The children, led by Sarah, sang them a song of welcome from the veranda and then at Sally-Anne’s request recited the alphabet and the multiplication tables, while she photographed their
intent expressions. When she climbed back into the Land-Rover, they trilled their farewells and waved until the billowing dust hid them.

The track was rough and the Land-Rover bounced over the deep ruts formed in the rainy season in black glutinous mud and dried now to the consistency of concrete. Through gaps in the forest they
glimpsed blue hills on the northern horizon, sheer and riven and uninviting.

‘The Pongola Hills,’ Peter told them. ‘Bad country.’ And then as they neared their destination, he began telling them what they might expect when at last they
arrived.

‘These rehabilitation centres are not concentration camps – but are, as the name implies, centres of reeducation and adaptation to the ordinary world.’

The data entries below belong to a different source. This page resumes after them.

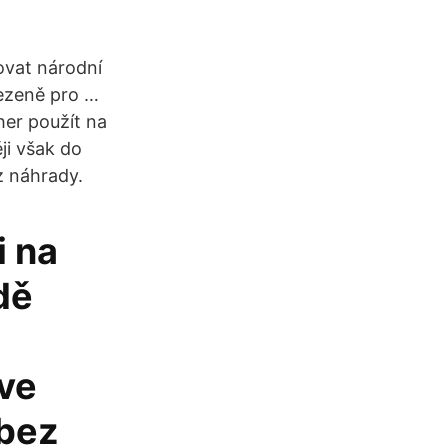
ovat národní
mezeně pro …
her použít na
ji však do
z náhrady.
i na
dě
 ve
bez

He glanced at Craig. ‘You, as well as any of us, know that we have lived through a dreadful civil war. Eleven years of hell, that have brutalized an entire generation of young people.
Since their early teens, they have known no life without an automatic rifle in their hands, they have been taught nothing but destruction and learned nothing except that a man’s desires can
be achieved simply by killing anybody who stands in his way.’

Peter Fungabera was silent for a few moments, and Craig could see that he was reliving his own part in those terrible years. Now he sighed softly.

‘They, poor fellows, were misled by some of their leaders. To sustain them in the hardships and privations of the bush war they were made promises that could never be kept. They were
promised rich farming land and hundreds of head of prime cattle, money and motor-cars and many wives of their choice.’ Peter made an angry gesture. ‘They were built up to great
expectations, and when these could not be met, they turned against those who made the promises. Every one of them was armed, every one a trained soldier who had killed and would not hesitate to
kill again. What were we to do?’ Peter broke off and glanced at his wrist-watch. ‘Time for lunch and a stretch of the legs,’ he suggested.